Он может поклясться, что люди, жившие в бараке, улыбались, то есть они настолько уж тут жили, что не с тоской по разреженности спрашивали, не с завистью или там с колебаниями, нет, – спрашивали они с уверенностью, что там, где бараков нет и где не живут в такой тесноте, – там не жизнь. Там, вне бараков, непременно должны были водиться одинокие вырожденцы, которые отстали, не знают половины общепринятых слов и ради общения, возможно, мычат. Он мог бы поклясться, что их всех, живших в бараке (и его тоже – маленького), уже тогда тянуло к еще большему сгущению, к сгустку города, к часу «пик» в метро, к толчее у гастронома, а также к толпе перед футбольным матчем на кубок, – они уж тогда провидели логическое будущее и без именно такого будущего сами себя не видели, не узнавали, и нужно же было прожить Ключареву целую жизнь, чтобы наконец узнать слово: большой город. Уже с детства незнаемое это слово было чувственно ясно. В том и штука, что весь барак и сам он, малец, вместе с родителями и соседями мог быть втиснут в избу, и там тоже со временем они уместились бы и жили, и там тоже (после того как произошла бы плата за тесноту, цыганская утряска) снисходительно спрашивали бы: «И как это в другом-то месте люди живут?» – с улыбкой спрашивали бы, это точно, а вот двух бабок Ключарева невозможно было бы поместить даже и в пустой огромный их барак – им, двоим, было бы тесно. (Парадокс индивидуальной тесноты или безындивидуальной уплотненности еще долго его занимал, пока он не понял, что суть не дается сравнением.)

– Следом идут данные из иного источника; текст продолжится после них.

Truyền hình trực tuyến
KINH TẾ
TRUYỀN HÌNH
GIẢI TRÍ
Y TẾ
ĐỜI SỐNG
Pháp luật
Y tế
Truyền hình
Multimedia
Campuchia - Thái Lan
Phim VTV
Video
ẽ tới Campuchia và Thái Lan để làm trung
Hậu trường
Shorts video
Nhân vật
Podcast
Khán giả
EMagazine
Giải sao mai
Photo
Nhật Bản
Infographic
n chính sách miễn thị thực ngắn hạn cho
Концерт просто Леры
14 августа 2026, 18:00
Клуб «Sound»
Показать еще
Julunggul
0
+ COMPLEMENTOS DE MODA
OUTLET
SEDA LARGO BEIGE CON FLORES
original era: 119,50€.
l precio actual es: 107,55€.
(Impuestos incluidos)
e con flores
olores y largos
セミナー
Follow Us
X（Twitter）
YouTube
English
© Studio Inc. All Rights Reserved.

Когда в то лето, в одно из послевоенных, маленького Витю-Андрея отвезли к бабушке Матрене в обычную уральскую деревню, чтобы подкормиться, стоял июнь. Время тут можно назвать точно, время школьных каникул: был синий и ласковый, еще не выцветший уральский июнь. Отвезли же Витю туда почему-то одного, без братьев, что дало ему странную незанятость и неожиданную возможность одиночества. Позднее, а впрочем, и тогда тоже, он называл это время – летом, когда он жил у матери матери, потому что бабка Матрена была именно мать матери, а только потом к ним приехала бабка Наталья.
Он приехал один, приглядываемый каким-то бородатым дядькой, а бабка Матрена встретила его на станции, усадила в телегу, и они ехали и ехали, – в телеге же он заснул, ничего не помнил, а сонного его переместили на лавку, и вот он проснулся в избе, на лавке, укрытый, теплый, и бабка Матрена ахала над ним: «Ах ты мой родной, ах ты мой ненаглядный Витенька!..» Но и под ахи за столом ее сдобнушка сначала ему не показалась: ржаная, жесткая, печенная в печи лепешка. Молока тоже он не пил давно, – часом позже он рванулся к пище и ел без разбора, яростно и алчно, вплоть до поноса, но в тот первый час по прибытии попросить молока он постеснялся: был вымуштрован недоеданием.
Узнать, большая ли эта деревня (в двадцать дворов) или же маленькая, он не умел, однако, и не узнавая, чувствовал, что деревня мала: было мало детей, не было той скученности пацанов и девчонок, какая обычна для среды городской и даже поселковской. Дворы были отнесены далеко, и, соответственно, были далеко дети – лишь вдали мелькали их ситцевые рубашонки. И вот в долгом и, казалось, никак не кончающемся одиночестве он мог ходить теперь все расширяющимися кругами, рассматривая и узнавая выпавшую ему географию: тесноты не было – была свобода. Был спуск к речке по огородной тропе. Была полынь в рост человека – стояла серо-белыми островами. Была картошка, и были грядки.
В какое-то, еще более давнее, лето он уже был здесь с младшим братом, и они меж собой говорили, а если не говорили, то подразумевали, что все это – и бурьян, и острова полыни, и муравьиная куча – все это «наше», предполагалось: «твое и мое», но теперь по логике это было только «мое», и мальчик, понимая, все же боялся помыслить ясным этим словом – так много было всего, так широк горизонт, так высоки столбы пыли и так крут и прекрасен спуск к речушке.